EBITDA up 47%, PAT up 28%
FinTech BizNews Service
Mumbai, May 11, 2025: C.E. Info Systems Ltd. (“MapmyIndia”), India’s leading advanced digital maps and deep-tech products and platforms company, announced today its financial results for Full Year and Fourth Quarter of FY2025 ended March 31st 2025.
Key Consolidated Financial Highlights for Full Year and Q4 of FY2025:
Particulars (Rs Cr) | Q4 FY25 | Q4 FY24 | Q4 YoY Growth | FY25 | FY24 | FY YoY Growth |
Revenue from Operations | 143.5 | 106.9 | 34% | 463.3 | 379.4 | 22% |
Total Income | 166.7 | 119.3 | 40% | 515.7 | 417.6 | 23% |
EBITDA | 58 | 39.5 | 47% | 179.9 | 156.2 | 15% |
EBITDA Margin | 40% | 37% |
| 39% | 41% |
|
PAT | 49.0 | 38.2 | 28% | 147.6 | 134.4 | 10% |
PAT Margin | 29% | 32% |
| 29% | 32% |
|
RoCE ex-cash |
|
|
| 95% | 105% |
|
Cash & Cash Equivalents including financial investments |
|
|
| 659.9 | 557.3 | 18% |
Open Order Book at End of Full Year |
|
|
| 1500 | 1,372 | 10% |
Rakesh Verma, Chairman & Managing Director, MapmyIndia, commenting on the Full Year and Fourth Quarter of FY25 results, said “We are happy to report the strong growth in Q4FY25 and a good fiscal year overall.
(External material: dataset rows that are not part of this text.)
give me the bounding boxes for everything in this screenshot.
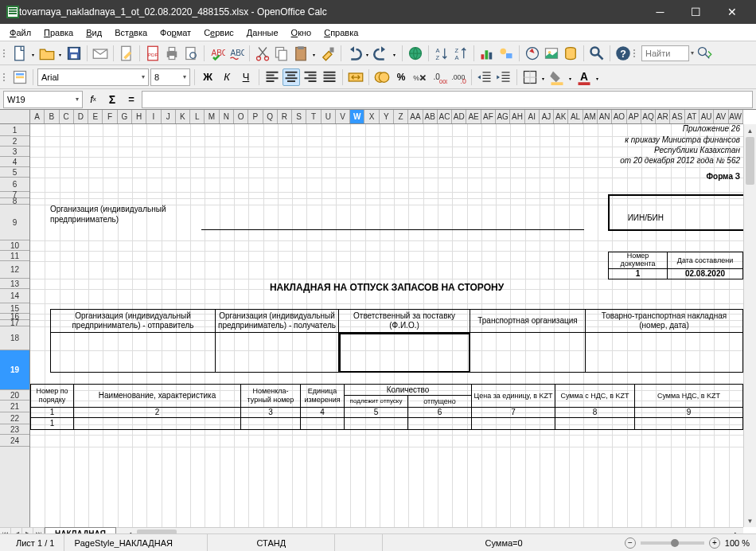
col-header-AC[interactable]: AC xyxy=(438,110,452,123)
zoom-in-button[interactable]: + xyxy=(709,537,720,549)
email-button[interactable] xyxy=(92,45,109,62)
col-header-AN[interactable]: AN xyxy=(598,110,612,123)
status-mode[interactable]: СТАНД xyxy=(208,534,335,551)
spellcheck-button[interactable]: ABC xyxy=(208,45,226,62)
show-draw-button[interactable] xyxy=(497,45,515,62)
col-header-AW[interactable]: AW xyxy=(729,110,743,123)
col-header-D[interactable]: D xyxy=(74,110,88,123)
col-header-A[interactable]: A xyxy=(30,110,45,123)
row-header-9[interactable]: 9 xyxy=(0,205,29,240)
col-header-AK[interactable]: AK xyxy=(554,110,568,123)
row-header-5[interactable]: 5 xyxy=(0,167,29,178)
row-header-8[interactable]: 8 xyxy=(0,198,29,205)
align-justify-button[interactable] xyxy=(321,68,338,86)
vscroll-thumb[interactable] xyxy=(746,137,754,185)
gallery-button[interactable] xyxy=(543,45,560,62)
col-header-AF[interactable]: AF xyxy=(481,110,496,123)
new-button[interactable] xyxy=(11,45,29,62)
row-header-22[interactable]: 22 xyxy=(0,412,29,424)
remove-decimal-button[interactable]: .000.0 xyxy=(450,68,467,86)
sum-button[interactable]: Σ xyxy=(103,91,121,108)
col-header-I[interactable]: I xyxy=(146,110,161,123)
col-header-AA[interactable]: AA xyxy=(408,110,423,123)
col-header-AP[interactable]: AP xyxy=(627,110,641,123)
col-header-AR[interactable]: AR xyxy=(656,110,670,123)
data-row-price[interactable] xyxy=(472,418,555,430)
col-header-AU[interactable]: AU xyxy=(699,110,714,123)
edit-file-button[interactable] xyxy=(118,45,135,62)
cell-sender[interactable] xyxy=(50,333,216,373)
zoom-out-button[interactable]: − xyxy=(625,537,636,549)
col-header-AB[interactable]: AB xyxy=(423,110,438,123)
col-header-AI[interactable]: AI xyxy=(525,110,540,123)
col-header-U[interactable]: U xyxy=(321,110,336,123)
vertical-scrollbar[interactable]: ▲ ▼ xyxy=(743,124,756,527)
find-input[interactable] xyxy=(641,45,689,61)
underline-button[interactable]: Ч xyxy=(237,68,255,86)
row-header-13[interactable]: 13 xyxy=(0,279,29,289)
merge-cells-button[interactable] xyxy=(347,68,364,86)
chart-button[interactable] xyxy=(478,45,496,62)
col-header-AD[interactable]: AD xyxy=(452,110,466,123)
col-header-S[interactable]: S xyxy=(292,110,306,123)
increase-indent-button[interactable] xyxy=(495,68,512,86)
cell-receiver[interactable] xyxy=(216,333,339,373)
zoom-button[interactable] xyxy=(588,45,606,62)
sort-desc-button[interactable]: ZA xyxy=(452,45,470,62)
col-header-AT[interactable]: AT xyxy=(685,110,699,123)
decrease-indent-button[interactable] xyxy=(476,68,493,86)
col-header-V[interactable]: V xyxy=(336,110,350,123)
row-header-10[interactable]: 10 xyxy=(0,240,29,251)
col-header-Z[interactable]: Z xyxy=(394,110,408,123)
col-header-AL[interactable]: AL xyxy=(568,110,583,123)
data-row-name[interactable] xyxy=(74,418,241,430)
open-button[interactable] xyxy=(38,45,56,62)
currency-button[interactable] xyxy=(373,68,391,86)
data-row-nom[interactable] xyxy=(241,418,301,430)
function-button[interactable]: = xyxy=(123,91,140,108)
print-preview-button[interactable] xyxy=(182,45,200,62)
zoom-value[interactable]: 100 % xyxy=(725,538,750,548)
col-header-AO[interactable]: AO xyxy=(612,110,626,123)
row-header-1[interactable]: 1 xyxy=(0,124,29,136)
format-handle[interactable] xyxy=(3,68,8,86)
save-button[interactable] xyxy=(65,45,83,62)
borders-button[interactable] xyxy=(521,68,539,86)
row-header-21[interactable]: 21 xyxy=(0,401,29,412)
col-header-E[interactable]: E xyxy=(88,110,103,123)
col-header-H[interactable]: H xyxy=(132,110,146,123)
export-pdf-button[interactable]: PDF xyxy=(144,45,162,62)
menu-format[interactable]: Формат xyxy=(154,26,197,39)
menu-help[interactable]: Справка xyxy=(318,26,364,39)
row-header-23[interactable]: 23 xyxy=(0,424,29,435)
row-header-12[interactable]: 12 xyxy=(0,261,29,279)
col-header-Y[interactable]: Y xyxy=(380,110,394,123)
grid[interactable]: Приложение 26 к приказу Министра финансо… xyxy=(30,124,743,527)
styles-button[interactable] xyxy=(11,68,29,86)
data-row-sum[interactable] xyxy=(555,418,635,430)
col-header-C[interactable]: C xyxy=(60,110,74,123)
col-header-AV[interactable]: AV xyxy=(714,110,728,123)
col-header-AE[interactable]: AE xyxy=(466,110,481,123)
standard-format-button[interactable]: %🗙 xyxy=(411,68,429,86)
auto-spellcheck-button[interactable]: ABC xyxy=(228,45,245,62)
cell-transport[interactable] xyxy=(470,333,586,373)
zoom-slider[interactable] xyxy=(641,541,704,545)
data-row-unit[interactable] xyxy=(301,418,345,430)
row-header-11[interactable]: 11 xyxy=(0,251,29,261)
hyperlink-button[interactable] xyxy=(407,45,424,62)
cell-responsible-selected[interactable] xyxy=(339,333,470,373)
toolbar-handle[interactable] xyxy=(3,45,8,62)
redo-button[interactable] xyxy=(372,45,390,62)
align-right-button[interactable] xyxy=(302,68,319,86)
menu-insert[interactable]: Вставка xyxy=(108,26,154,39)
menu-edit[interactable]: Правка xyxy=(37,26,80,39)
find-dropdown-icon[interactable]: ▾ xyxy=(691,49,694,57)
data-row-nds[interactable] xyxy=(635,418,743,430)
bgcolor-button[interactable] xyxy=(548,68,566,86)
menu-view[interactable]: Вид xyxy=(80,26,108,39)
find-next-button[interactable] xyxy=(696,45,713,62)
paste-button[interactable] xyxy=(292,45,310,62)
col-header-AS[interactable]: AS xyxy=(670,110,684,123)
col-header-R[interactable]: R xyxy=(278,110,292,123)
The Board was pleased to express our gratitude to all shareholders by declaring Final Dividend of Rs. 3.50/- per Equity share of Rs. 2/- each at the rate of 175% for the FY25. In Q4FY25, revenue increased by 34% YoY to Rs. 143.5 crore and EBITDA rose by 47% to Rs. 58 crore and PAT grew by 28% to Rs. 49 crore. EBITDA margin in Q4 was 40%. For FY25, revenue rose 22% to Rs. 463.3 crore. EBITDA rose 15% to Rs 179.9 crore and PAT rose 10% to Rs 148 crore, EBITDA margin for full year FY 25 was 39%. We’re happy that momentum picked up in Q3 and Q4 of FY25.
Our Map-led business EBITDA margins remain healthy at 47% and our IoT-led business EBITDA margins expanded from 12% in FY24 to 14% in FY25, as product mix improved and SaaS income increased. Our Open Order Book grew to Rs 1,500 Cr at the end of FY25. Our Order Book achievements give us further confidence that we are on track to our stated milestone of crossing Rs 1000 Cr revenue by FY28.
Our Consumer Tech & Enterprise Digital Transformation (C&E) revenue grew by 30% YoY to Rs 252.5 Cr, and Automotive & Mobility Tech (A&M) revenue grew by 13% to Rs 210.8 Cr. Our Map-led revenue grew by 29% to Rs 345.6 Cr. and IoT led revenue grew by 5% to Rs. 117.7 Cr. Our new licenses in automotive increased to 3+ million in new vehicles (4-wheelers, 2-wheelers and CVs, across ICE and EV segments), as against 2.5 million during FY24. Further, the number of new IoT devices installed (rented and sold additionally) during the year were 2.1+ Lakhs as against 2.9+ Lakhs in FY24, due to strategic shift in focus towards SaaS revenue over hardware sales.
We acquired new B2B and B2B2C customers – including many businesses and enterprises across industry verticals. Customer diversification, de-concentration and retention continued to trend healthily. We have also started to build revenue from the South East Asian market in alignment with our JV company TerraLink Technologies. We were happy with the results of our prudent marketing efforts which led to our crossing the milestone of 30 Million user downloads of the Mappls App and see this as a foundation for future potential consumer business. B2C expenses for consumer business were controlled in this quarter while, we of course continue to relentlessly innovate and invest in enhancing our existing products and technologies, and working on future vision.
Our strategic focus is on enhancing technological capabilities, improving customer engagements and driving operational excellence. To sharpen this focus, our government business, where we see a large opportunity ahead, will be handled by our wholly owned subsidiary, Vidteq, now renamed “Mappls DT”, for accelerating our initiatives in Digital Transformation, Digital Twin, and Defence Technologies to the government. The IoT and logistics SaaS will continue with our 76% owned subsidiary Gtropy. To ramp up these high growth opportunities, Rohan Verma has been appointed as Managing Director of both these subsidiaries w.e.f 1st April, 2025. The parent company will focus on Automotive and Corporate Business. Mappls Brand and App will continue within the parent company.”